As awareness increases and stigma decreases, more people in need are seeking behavioral health services. At the same time, the number of behavioral health clinicians and other resources have not been keeping up with demand. Many areas of the country, especially rural locations, continue to be underserved.
The healthcare industry has been leveraging newer technologies, like artificial intelligence (AI) and machine learning, to help streamline many tasks. AI has been used to manage and analyze large numbers of patient data, or help providers take notes with speech recognition capabilities.
So could AI also be used to supplement behavioral health services?
Using artificial intelligence (AI) in healthcare
We’ve previously talked about AI on the BestNotes blog. This term usually applies to computers and software that can imitate the “intelligent” functions of humans, such as learning and problem solving.
When used in healthcare, AI often helps analyze large amounts of complicated data to help with predictions and diagnostics. It is also used with virtual assistants (VAs) that understand voice commands and even “learn” the user’s habits or preferences.
Using AI in behavioral health and addiction treatment
Despite the personal nature of behavioral health, it has not been immune to digitization. In recent years, funding for mental health tech startups has grown from nearly $100 million in 2014 to more than $500 million in 2018.
As AI technology advances, researchers are finding more ways to apply it within the healthcare industry. Researchers with the World Well-Being Project wrote in the journal PNAS how they incorporated language from the Facebook posts of consenting individuals to create an AI algorithm. This algorithm accurately predicted depression recorded in electronic health records.
AI may even help supplement the “soft skills” of communication, problem-solving, and conflict resolution that are vital for behavioral health. At the University of Waterloo in Ontario, computer scientists developed a new method for VAs that could be used to help people with mental illness. SMERTI (pronounced “Smarty”) takes a text response from a VA and adjusts its “personality” so that it uses natural language and emotional cues based on the relationship and situations involved. This allows the technology to better “connect” with users.

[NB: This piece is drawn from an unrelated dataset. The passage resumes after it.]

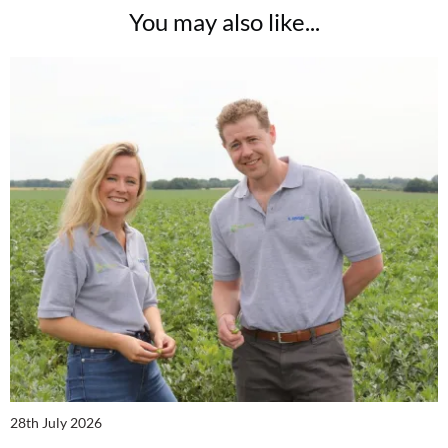
You may also like...
28th July 2026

This follows the general trend of a growing number of Americans using technology to influence their health decisions. That also includes increasing popularity for virtual therapy options, which include chatbots, text-based messaging, and video counseling sessions.
By creating technology that responds to users’ needs with more emotional intelligence, researchers and developers may make behavioral health solutions more accessible. While this tech may not be a fully adequate substitute for working directly, in person with a behavioral health clinician, it may still help reduce the burden for providers and improve patient outcomes.